Perhaps we could introduce an input randomizer as opposed to the output randomizers suggested in the methods above. (These are Geoff Englestein’s terms: an input randomizer occurs and is known before players act and (frequently) all players are affected by it as they play; an output randomizer occurs after players have acted and then they get a result as modified by the randomizer. Most conflict methods in wargames are output randomizers.) Because the black player moves second perhaps we could find a way to use the input randomizer to give him the last choice.

Unfortunately, nothing has come to mind that would be sufficiently small to balance rather than overbalance the game. Perhaps someone else will think of something.


combat with perfect information?

One alternative, that seeks to preseve the "perfect information" idea, is that the combat strength of the pieces is known and difference between the attacking and defending values becomes the % chance of success. For example, a pawn has a value of 1 and a queen has a value of 10; the difference between them is 9, hence the queen has a 90% chance of success. A quick d% roll will resolve the combat. Each player can therefore calculate the chance of a successful attack before making a decision. This rule could also be modified to include your idea of "support" pieces by adding points to the attacker or defender for each adjacent piece.

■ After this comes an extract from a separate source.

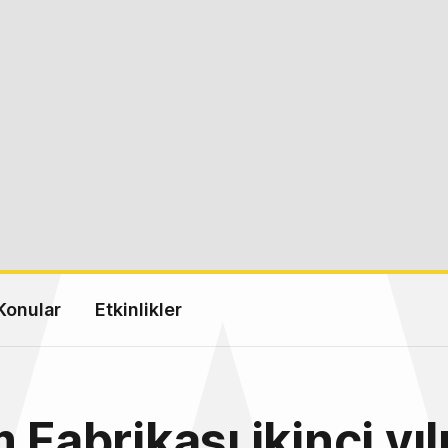
Konular
Etkinlikler
 Fabrikası ikinci yıl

When attacking a stronger piece, the rule is used in reverse and the attacking piece subtracts the difference from 10. For example, the queen has a 90% chance of winning against the pawn, so the pawn only has a 10% chance of beating the queen.

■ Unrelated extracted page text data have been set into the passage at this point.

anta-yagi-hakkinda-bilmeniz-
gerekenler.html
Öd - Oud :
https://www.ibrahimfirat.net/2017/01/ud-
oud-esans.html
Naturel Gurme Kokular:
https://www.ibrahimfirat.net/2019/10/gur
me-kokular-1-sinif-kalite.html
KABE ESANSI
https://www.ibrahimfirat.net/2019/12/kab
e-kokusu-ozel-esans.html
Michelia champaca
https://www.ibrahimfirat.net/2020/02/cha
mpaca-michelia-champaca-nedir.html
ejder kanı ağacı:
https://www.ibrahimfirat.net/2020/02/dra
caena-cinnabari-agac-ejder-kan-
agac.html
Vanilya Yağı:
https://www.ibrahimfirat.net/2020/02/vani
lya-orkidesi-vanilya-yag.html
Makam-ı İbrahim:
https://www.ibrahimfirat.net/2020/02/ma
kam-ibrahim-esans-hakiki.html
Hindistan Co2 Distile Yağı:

It's a bit of a stretch, but you might be able to boost black slightly by giving them a .1 or .2 value increase over white. This would lead to some "ugly" % (e.g. 42% chance to win), but d% rolls could handle this easily.

Some thought provoking ideas here - thanks for the post!


I really liked the old Commodore64 game "Archon". It was a battle of good and evil and you got bonuses if you could make a fight on a white square or a black one. It was live-action when it came down to the conflict.

Great Question Here

I like the question you are asking here, and thinking of different ways of mixing up the idea of capture.

Sovereign Chess ( still uses capture by displacement, but introduces an element where a player can control other neutral pieces and use them to attack their opponent. The result is that this mixes up the arithmetic of capturing a bit from traditional chess--for example, it might be advantageous to capture an opponent's pawn that they "own" with a queen that you merely "control", since you may only use that piece for a while.

Also, this game uses the "Pie Rule", where the first player makes a move, and the second player decides whether to accept it (and play as white) or reject it (and play as black). The idea of the rule is that is smooths out the first-player advantage, thus making the game even to both players.

Batllechess was another of

Batllechess was another of those old-time video games that animated chess. But I don't recall what parameters it used to make the result of combat uncertain, if any.

Pie rule certainly ought to work in two player games. Perhaps not in games for more than two.